* Working data:
━━━
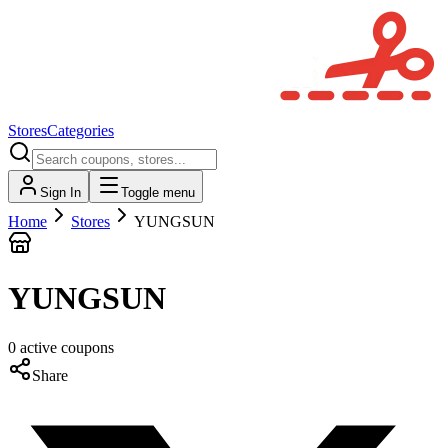
Stores
Categories
Sign In
Toggle menu
Home
Stores
YUNGSUN
YUNGSUN
0
active
coupons
Share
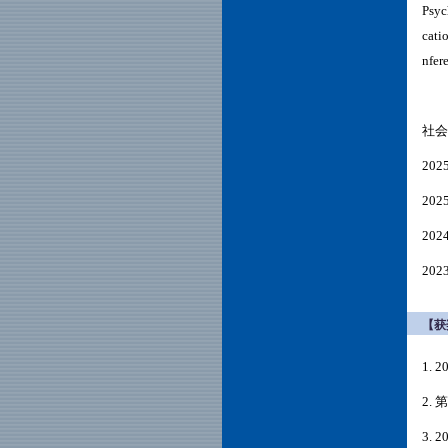
Psyc
cati
nfer
社会
20
20
202
202
【获
1.
2.
3.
━━━
* Activity:
Transcribe the data exactly, minus any images.

* Task response:
Stores
Categories
Sign In
Toggle menu
Home
Stores
YUNGSUN
YUNGSUN
0
active
coupons
Share
Psyc
cati
nfer
社会
20
20
202
202
【获
1.
2.
3.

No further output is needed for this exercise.